Biomethane an alternative to natural gas

Methane gas derived from dairy manure offers a substitute for natural gas that can power motor vehicles, according to a study released by a collaboration of energy, dairy, and environmental groups.
Known as biomethane, the gas is entirely renewable and environmentally-friendly—and can be produced locally.
The new study, “Biomethane from Dairy Waste: A Sourcebook for the Production and Use of Renewable Natural Gas in California,” offers the most effective and economical technologies for producing biomethane, as well as specific applications and markets for the gas.

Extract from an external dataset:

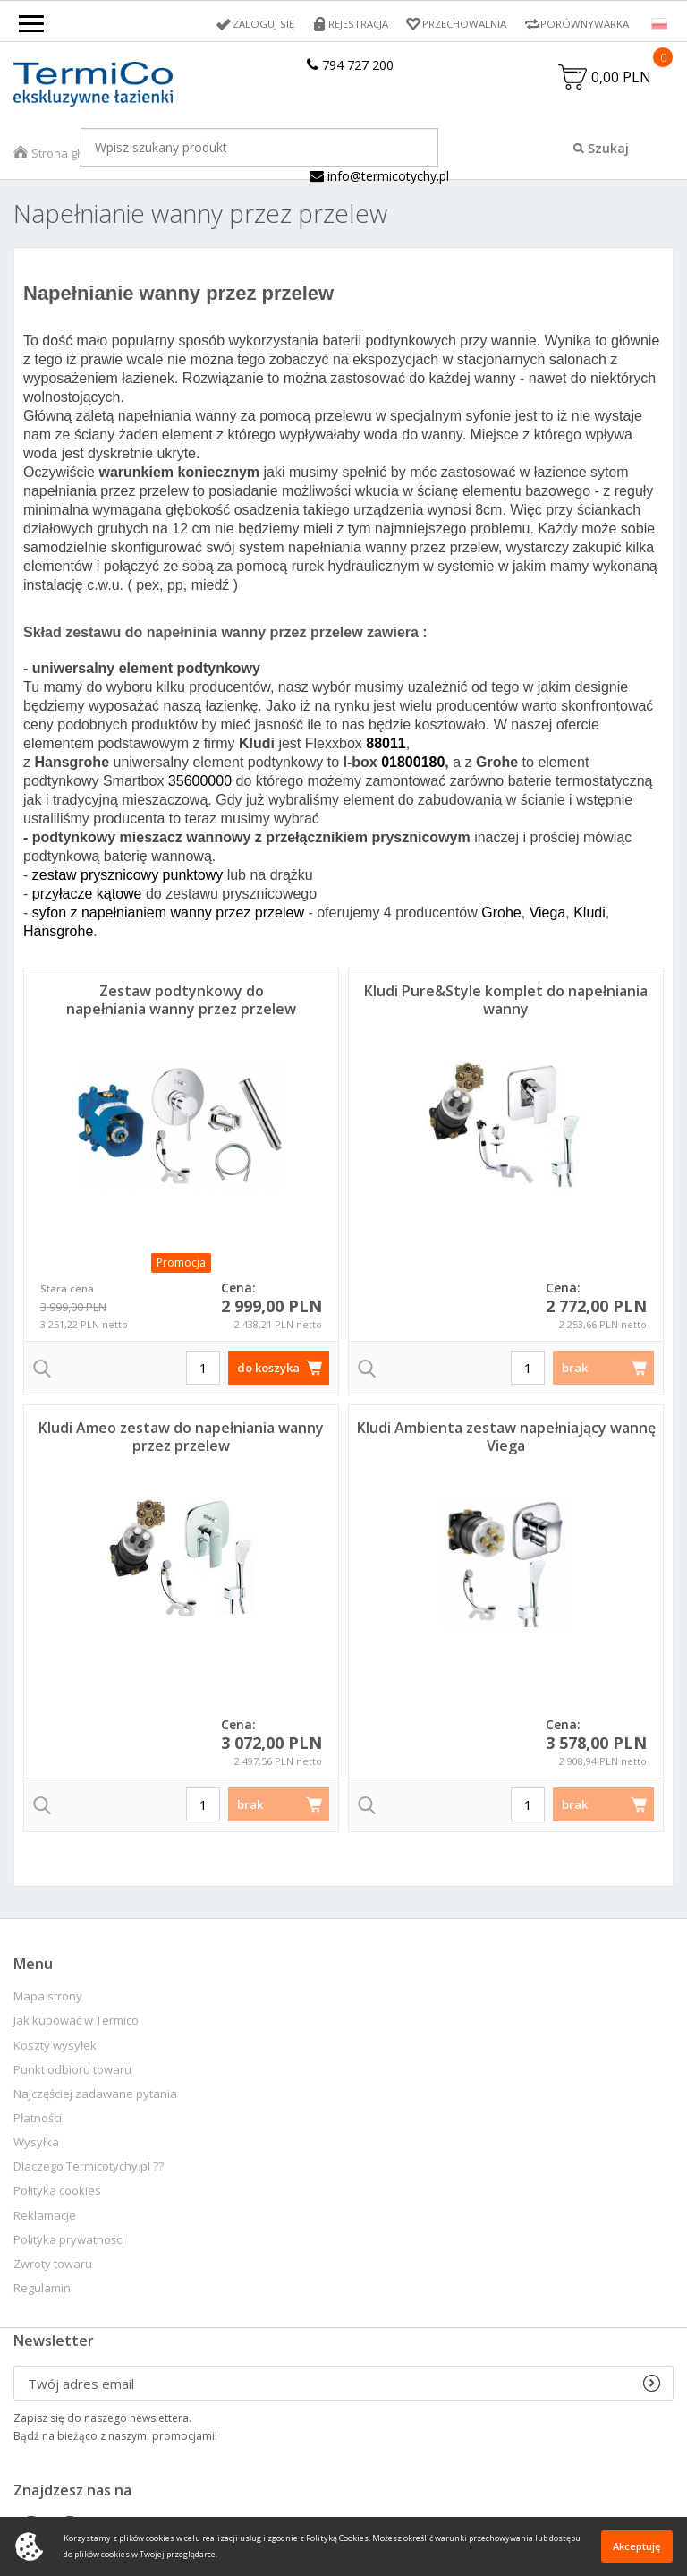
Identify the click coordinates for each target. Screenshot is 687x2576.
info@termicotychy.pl (379, 177)
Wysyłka (36, 2144)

The technologies for converting dairy manure to biomethane already are used at several landfills around the United States. Sweden has 20 plants producing biomethane and runs 2,300 buses on it.
As natural gas prices continue to rise, biomethane fuel is becoming cost-competitive with natural gas and diesel, and is much cheaper than hydrogen.

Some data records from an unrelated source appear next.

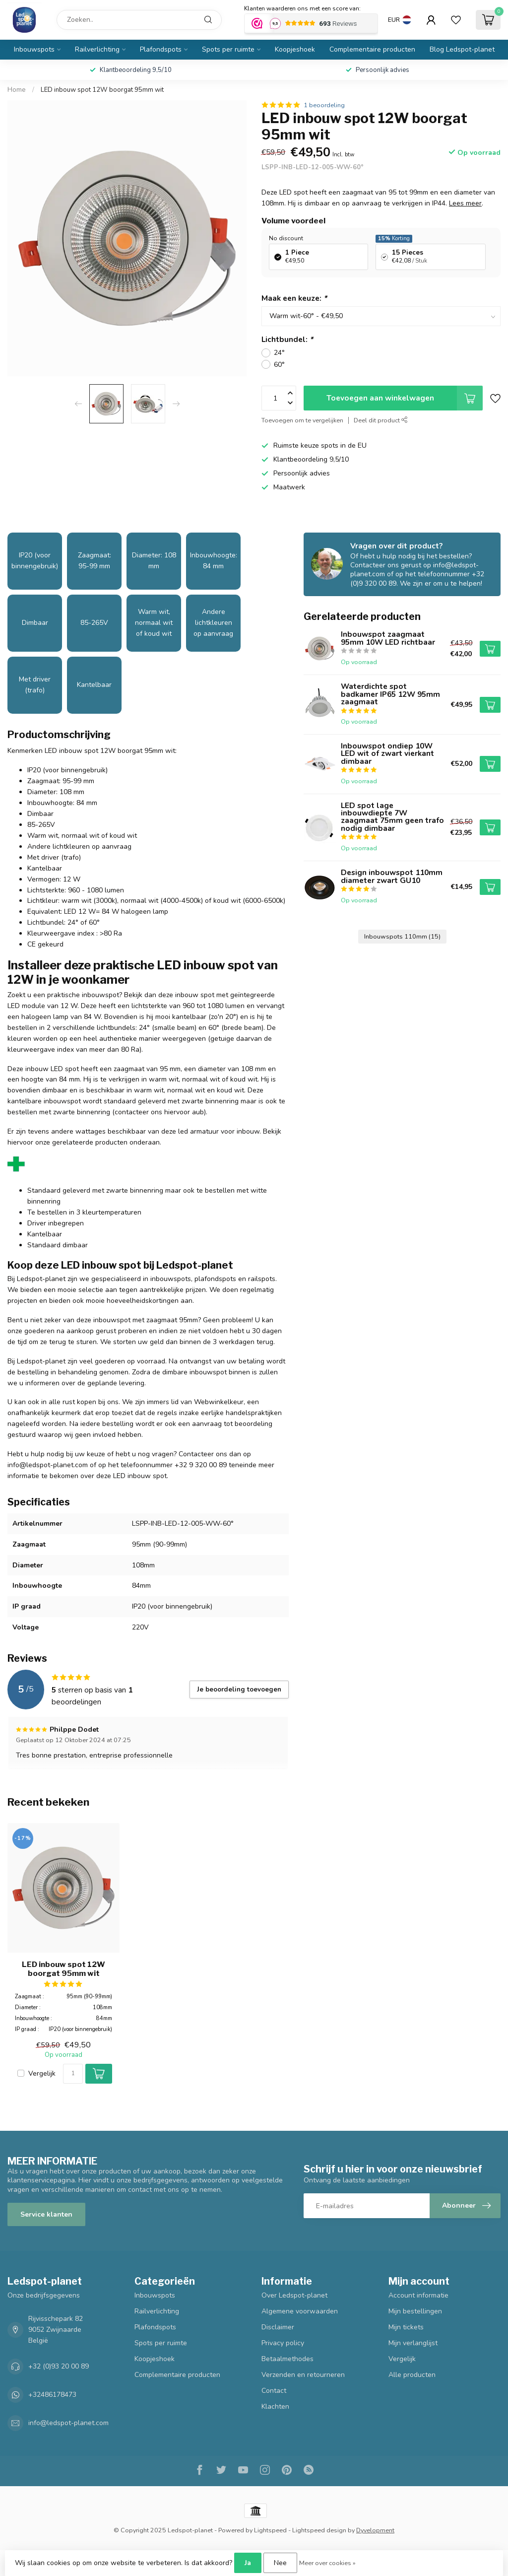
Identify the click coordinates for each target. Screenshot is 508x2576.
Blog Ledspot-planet (462, 49)
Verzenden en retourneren (303, 2374)
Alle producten (412, 2374)
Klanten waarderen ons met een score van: (302, 8)
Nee (280, 2563)
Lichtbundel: (287, 339)
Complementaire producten (372, 49)
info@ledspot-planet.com (68, 2423)
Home (16, 89)
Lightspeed (270, 2530)
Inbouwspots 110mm (402, 936)
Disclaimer (277, 2327)
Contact (273, 2390)
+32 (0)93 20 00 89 (58, 2366)
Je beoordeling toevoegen (239, 1689)
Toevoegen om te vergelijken (302, 420)
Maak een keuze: (294, 298)
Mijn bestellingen (415, 2311)
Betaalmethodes (287, 2359)
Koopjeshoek (295, 49)
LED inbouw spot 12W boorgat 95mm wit (102, 89)
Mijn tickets (406, 2327)
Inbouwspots (34, 49)
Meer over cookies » (327, 2563)
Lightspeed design (319, 2530)
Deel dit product (381, 420)
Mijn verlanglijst (413, 2343)
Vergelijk (42, 2073)
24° (279, 352)
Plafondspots (161, 49)
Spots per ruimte (228, 49)
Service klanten (46, 2214)
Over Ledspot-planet (294, 2295)
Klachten (275, 2406)
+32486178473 (52, 2394)
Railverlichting (97, 49)
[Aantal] (73, 2074)
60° (279, 364)
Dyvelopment (375, 2530)
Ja (248, 2563)
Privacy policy (282, 2343)
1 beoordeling (324, 105)
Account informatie (418, 2295)
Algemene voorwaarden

Switching to biomethane improves air quality, reduces greenhouse gas emissions, improves water quality, and strengthens rural economies.
“It is not actually the manure we’ll put in the tank,” noted Paul Martin, Environmental Services director of Western United Dairymen. “We’ll use the gas that forms when manure is processed in a methane digester and then upgraded to vehicle fuel quality.

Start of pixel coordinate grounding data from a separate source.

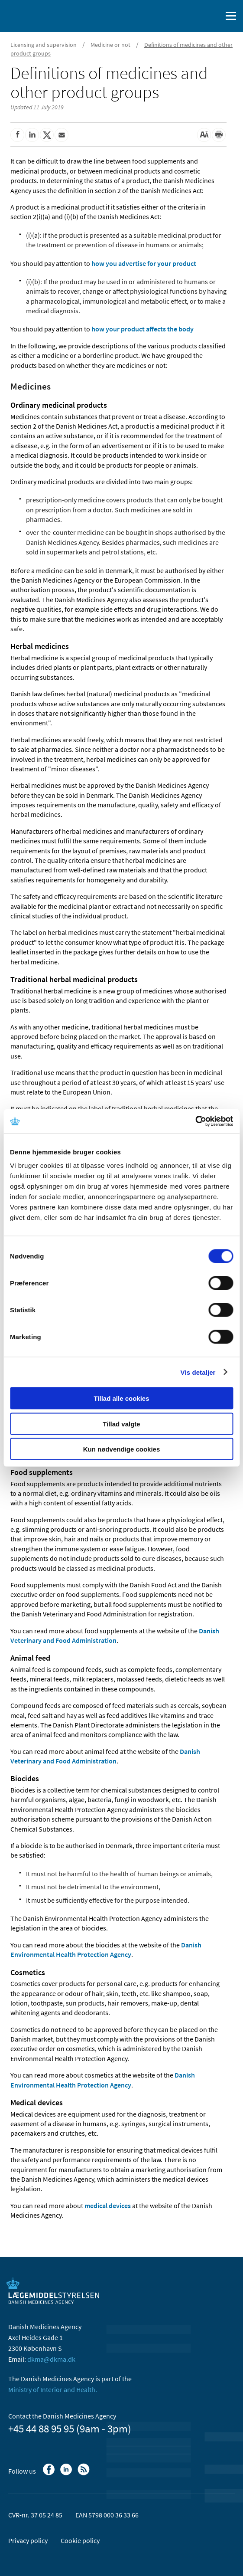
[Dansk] (193, 16)
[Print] (219, 135)
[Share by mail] (61, 135)
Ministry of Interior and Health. (52, 2389)
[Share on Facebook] (17, 135)
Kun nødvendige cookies (121, 1449)
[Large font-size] (204, 135)
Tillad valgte (121, 1423)
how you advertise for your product (143, 263)
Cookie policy (80, 2540)
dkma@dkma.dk (51, 2359)
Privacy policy (28, 2540)
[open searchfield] (213, 16)
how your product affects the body (142, 328)
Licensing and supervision (43, 45)
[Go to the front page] (43, 15)
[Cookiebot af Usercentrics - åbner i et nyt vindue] (195, 1121)
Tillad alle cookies (121, 1398)
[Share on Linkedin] (32, 135)
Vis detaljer (198, 1372)
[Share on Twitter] (47, 135)
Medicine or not (110, 45)
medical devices (107, 2205)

“More than a dozen methane digesters are operating or under construction on dairy farms in California alone,” he said.
“Dairy farmers in New York, Wisconsin, and other states are also discovering the economic, environmental, and community benefits of locally-produced energy,” Martin added.
Currently, some of the methane produced on dairy farms is used to generate electricity. However, the methane digesters can be upgraded to make biomethane for vehicle fuel.
As technology advances, market forces evolve, and infrastructure is created, biomethane may become a viable vehicle fuel on the farm and/or for local sale and distribution.
California has particularly good reasons for using biomethane. The state is home to more than 1.7 million dairy cows, with a technically-feasible potential for producing about 18 billion cubic feet of methane a year (equivalent to more than 150 million gallons of gasoline).